More professional user-agent sniffing is essentially a query against a database of user agent strings. In the simplest-ever implementation, you have a key/value dictionary of UA strings where the key is the UA string and the value is some serialization of related device information. Today, databases of UA strings employ a lot more sophisticated storage mechanism. Such databases are called Device Description Repositories (DDR).
A typical DDR such as WURFL, DeviceAtlas or 51degrees, can tell you about the capabilities commonly associated with that device. A DDR “knows” whether the browser mounted on that device supports streaming or can display animated GIFs or CSS gradients. In addition, a DDR knows the operating system and version of the device and can tell you whether that device is considered a tablet, a smartphone or whatever else.
The list of Form-Factors that a web site intends to support serves a similar purpose to the list of visual breakpoints that you define within an RWD solution. As the term ‘mobile-first’ suggests, the HTML grows with the available space: You start with a view that fits into small devices and then extends the HTML to show more content and rework basic functions as the available space grows. Each breakpoint where you switch layout (by switching CSS over the “same” HTML) is a visual breakpoint in the RWD jargon. That’s precisely what the “form-factor” concept does, except that it takes into account much more than just the screen width.
Access to information about device capabilities comes from knowing and observing what a device can or cannot do. Information about platform and firmware, instead, comes from the user agent string. Usually, browser and device vendors update the user agent string when new firmware or just an update is installed. For this reason, the user agent string contains reliable and up-to-date information about the platform. Neither the user agent string nor a single capability can tell you whether a given device is a tablet or a smartphone. The form-factor results from the comparison of multiple-and device-specific-capabilities. The list certainly includes screen width but it is not limited to that and includes operating system, touch capabilities, and maybe more.
Consuming form-factor Information
In much the same way you define a different CSS for each visual breakpoint, you may have a different HTML view for each form-factor. From an implementation point of view there are two issues to face.
- How you determine the form-factor?
- How you switch between different views?
Once you know the form-factor, the next problem is to define distinct views and serving them appropriately to devices. Who does the routing work?
Display modes are helpful if you have completely different views and use-cases to create. Compared to having just different sites (like an m-site), display modes are better because it’s one site and one project. At the same time, independence of views from one another allows you to focus one form-factor at a time in no specific order.

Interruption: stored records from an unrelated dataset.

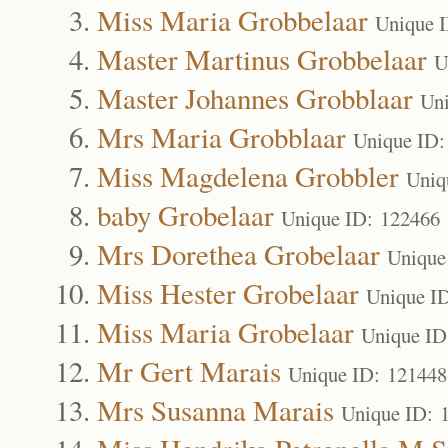
Miss Maria Grobbelaar
Unique 
Master Martinus Grobbelaar
U
Master Johannes Grobblaar
Un
Mrs Maria Grobblaar
Unique ID:
Miss Magdelena Grobbler
Uniq
baby Grobelaar
Unique ID: 122466
Mrs Dorethea Grobelaar
Unique
Miss Hester Grobelaar
Unique I
Miss Maria Grobelaar
Unique ID
Mr Gert Marais
Unique ID: 121448
Mrs Susanna Marais
Unique ID: 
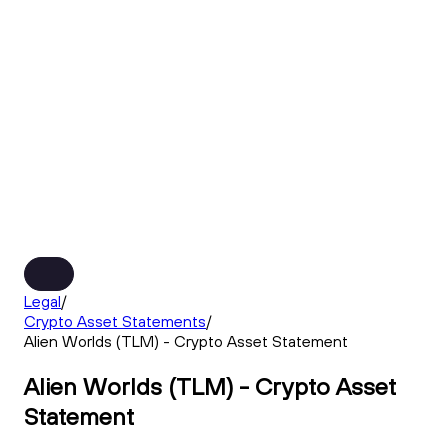
Legal
/
Crypto Asset Statements
/
Alien Worlds (TLM) - Crypto Asset Statement
Alien Worlds (TLM) - Crypto Asset
Statement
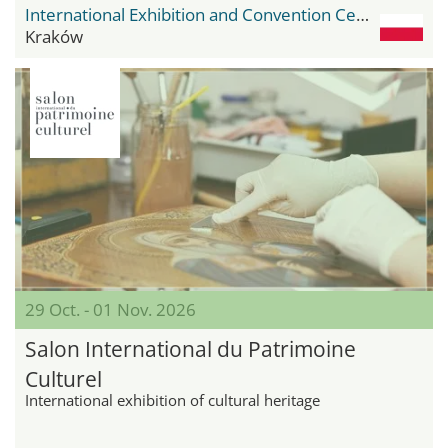
International Exhibition and Convention Center Expo Krakow
Kraków
29 Oct. - 01 Nov. 2026
Salon International du Patrimoine
Culturel
International exhibition of cultural heritage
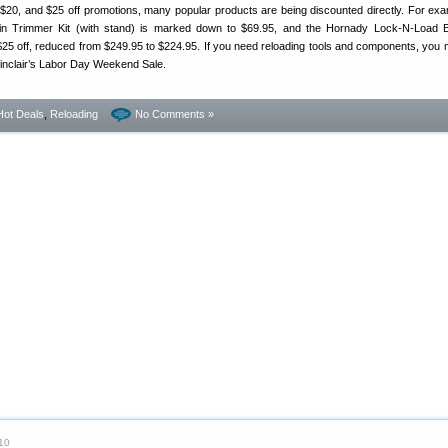
, $20, and $25 off promotions, many popular products are being discounted directly. For exa
in Trimmer Kit (with stand) is marked down to $69.95, and the Hornady Lock-N-Load E
25 off, reduced from $249.95 to $224.95. If you need reloading tools and components, you
Sinclair’s Labor Day Weekend Sale.
Hot Deals
,
Reloading
No Comments »
10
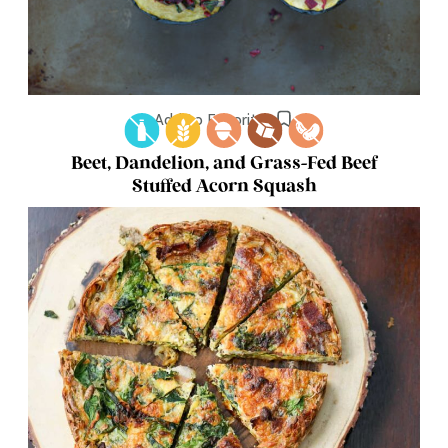
Add to Favorites
Beet, Dandelion, and Grass-Fed Beef
Stuffed Acorn Squash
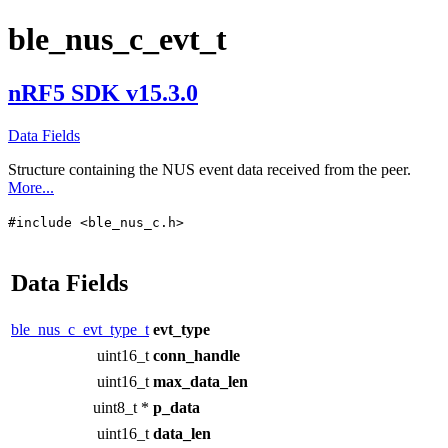
ble_nus_c_evt_t
nRF5 SDK v15.3.0
Data Fields
Structure containing the NUS event data received from the peer.
More...
#include <ble_nus_c.h>
Data Fields
ble_nus_c_evt_type_t
evt_type
uint16_t
conn_handle
uint16_t
max_data_len
uint8_t *
p_data
uint16_t
data_len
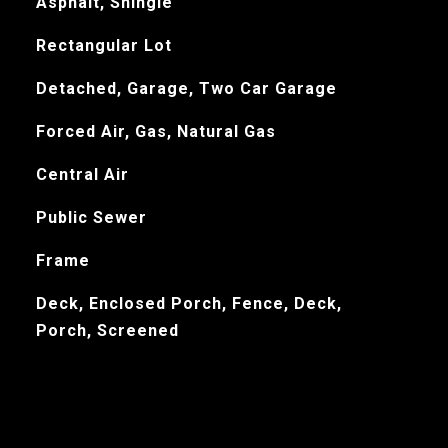
Asphalt, Shingle
Rectangular Lot
Detached, Garage, Two Car Garage
Forced Air, Gas, Natural Gas
Central Air
Public Sewer
Frame
Deck, Enclosed Porch, Fence, Deck,
Porch, Screened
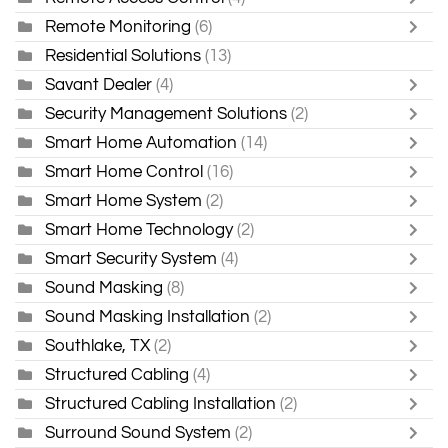
Remote Monitoring
(6)
Residential Solutions
(13)
Savant Dealer
(4)
Security Management Solutions
(2)
Smart Home Automation
(14)
Smart Home Control
(16)
Smart Home System
(2)
Smart Home Technology
(2)
Smart Security System
(4)
Sound Masking
(8)
Sound Masking Installation
(2)
Southlake, TX
(2)
Structured Cabling
(4)
Structured Cabling Installation
(2)
Surround Sound System
(2)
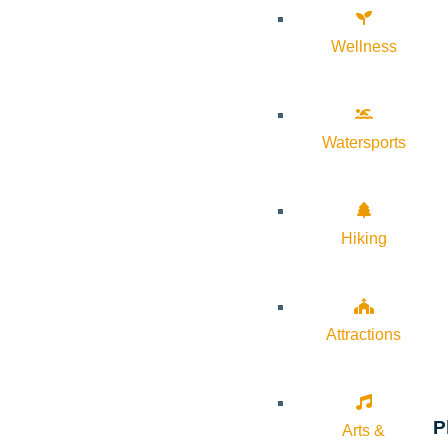
Wellness
Watersports
Hiking
Attractions
P
Arts &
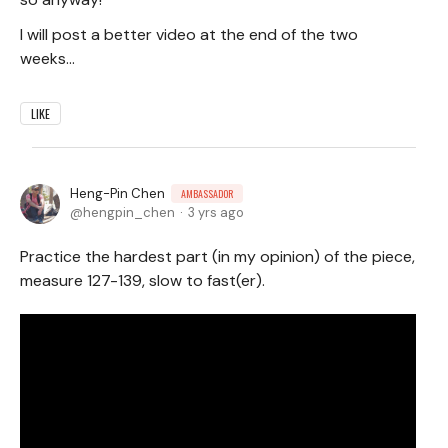
I will post a better video at the end of the two
weeks...
LIKE
Heng-Pin Chen
AMBASSADOR
hengpin_chen
3 yrs ago
Practice the hardest part (in my opinion) of the piece,
measure 127-139, slow to fast(er).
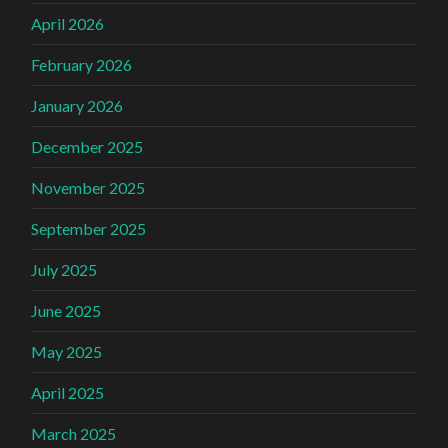
April 2026
February 2026
January 2026
December 2025
November 2025
September 2025
July 2025
June 2025
May 2025
April 2025
March 2025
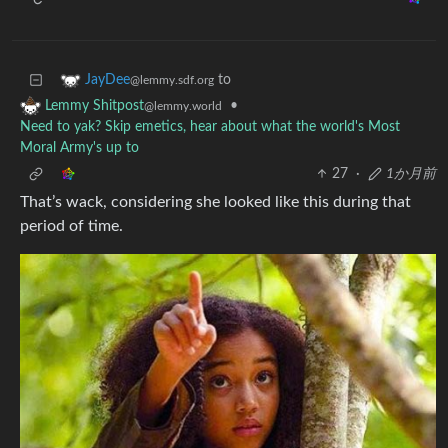
to
JayDee
@lemmy.sdf.org
•
Lemmy Shitpost
@lemmy.world
Need to yak? Skip emetics, hear about what the world's Most
Moral Army's up to
27
·
1か月前
That’s wack, considering she looked like this during that
period of time.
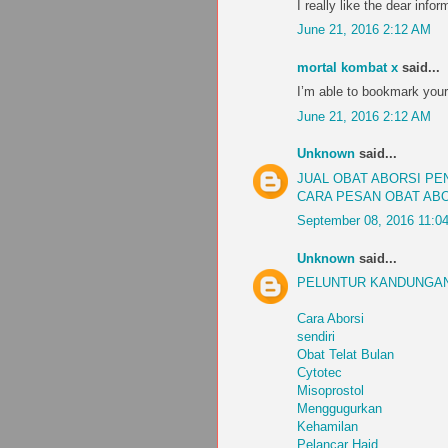
I really like the dear infor
June 21, 2016 2:12 AM
mortal kombat x
said...
I’m able to bookmark your
June 21, 2016 2:12 AM
Unknown
said...
JUAL OBAT ABORSI P
CARA PESAN OBAT AB
September 08, 2016 11:0
Unknown
said...
PELUNTUR KANDUNGAN
Cara Aborsi
sendiri
Obat Telat Bulan
Cytotec
Misoprostol
Menggugurkan
Kehamilan
Pelancar Haid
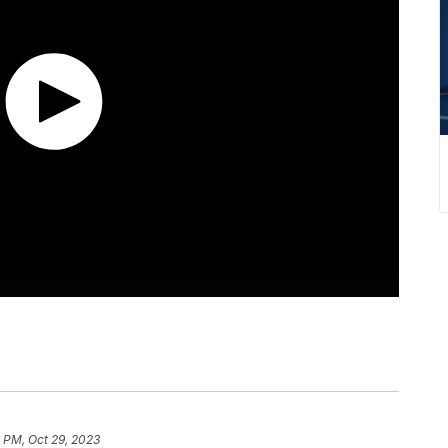
 PM, Oct 29, 2023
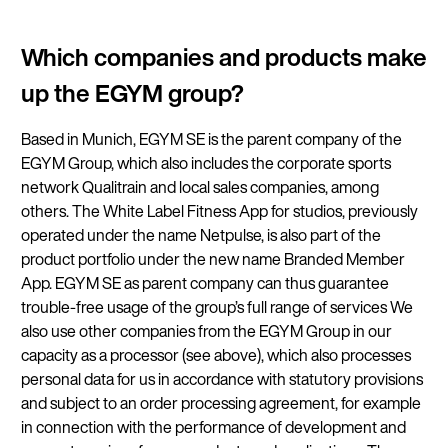
Which companies and products make
up the EGYM group?
Based in Munich, EGYM SE is the parent company of the
EGYM Group, which also includes the corporate sports
network Qualitrain and local sales companies, among
others. The White Label Fitness App for studios, previously
operated under the name Netpulse, is also part of the
product portfolio under the new name Branded Member
App. EGYM SE as parent company can thus guarantee
trouble-free usage of the group’s full range of services We
also use other companies from the EGYM Group in our
capacity as a processor (see above), which also processes
personal data for us in accordance with statutory provisions
and subject to an order processing agreement, for example
in connection with the performance of development and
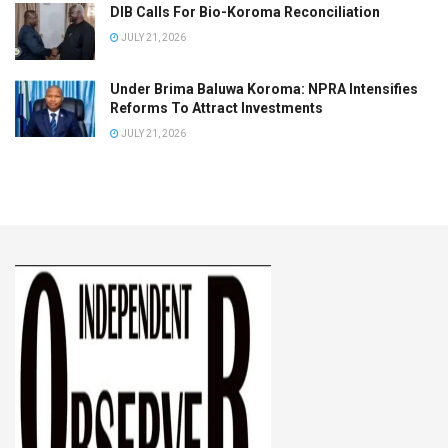
DIB Calls For Bio-Koroma Reconciliation
JULY 21, 2026
Under Brima Baluwa Koroma: NPRA Intensifies
Reforms To Attract Investments
JULY 21, 2026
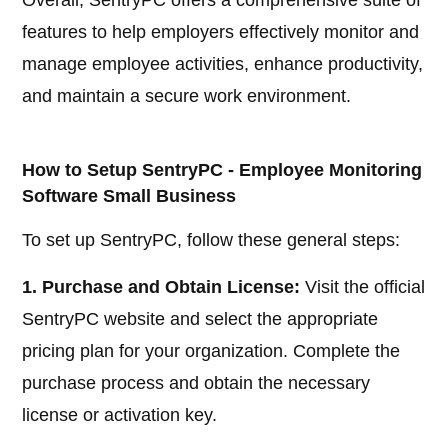
features to help employers effectively monitor and
manage employee activities, enhance productivity,
and maintain a secure work environment.
How to Setup SentryPC - Employee Monitoring
Software Small Business
To set up SentryPC, follow these general steps:
1. Purchase and Obtain License:
Visit the official
SentryPC website and select the appropriate
pricing plan for your organization. Complete the
purchase process and obtain the necessary
license or activation key.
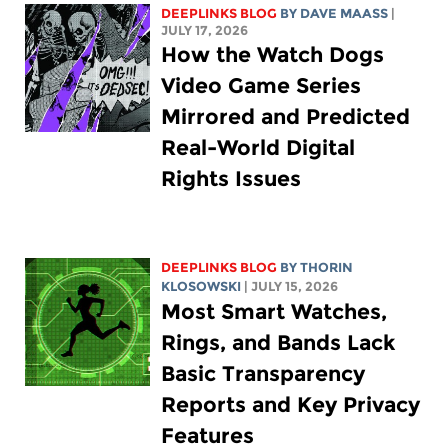
DEEPLINKS BLOG
BY
DAVE MAASS
|
JULY 17, 2026
How the Watch Dogs
Video Game Series
Mirrored and Predicted
Real-World Digital
Rights Issues
DEEPLINKS BLOG
BY
THORIN
KLOSOWSKI
| JULY 15, 2026
Most Smart Watches,
Rings, and Bands Lack
Basic Transparency
Reports and Key Privacy
Features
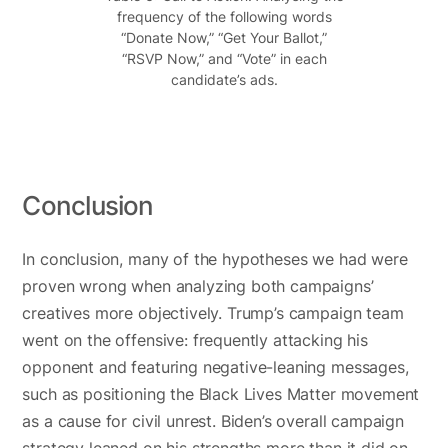
frequency of the following words
“Donate Now,” “Get Your Ballot,”
“RSVP Now,” and “Vote” in each
candidate’s ads.
Conclusion
In conclusion, many of the hypotheses we had were
proven wrong when analyzing both campaigns’
creatives more objectively. Trump’s campaign team
went on the offensive: frequently attacking his
opponent and featuring negative-leaning messages,
such as positioning the Black Lives Matter movement
as a cause for civil unrest. Biden’s overall campaign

RWD is a powerful approach that was created to improve the rendering of web sites. It was not born to build multi-device websites. As RWD is quite smart, it can be easily adapted to work with devices and build multi-device experiences. In most cases, this adaptation just works. As developers, we’re called to solve concrete problems with the additional burden of being able to provide demos and prototypes quite soon. If you can solve the problem by getting a readymade responsive template and are good enough with CSS to achieve the layout you expect, by all means use RWD.
RWD, though, has some hidden costs and little known side effects that may hit you unexpectedly. The approach you take depends on the application. The industry is full of case-studies where RWD emerges as the winner and as many examples of companies that successfully opted for using specific views. (A prominent example is LinkedIn.)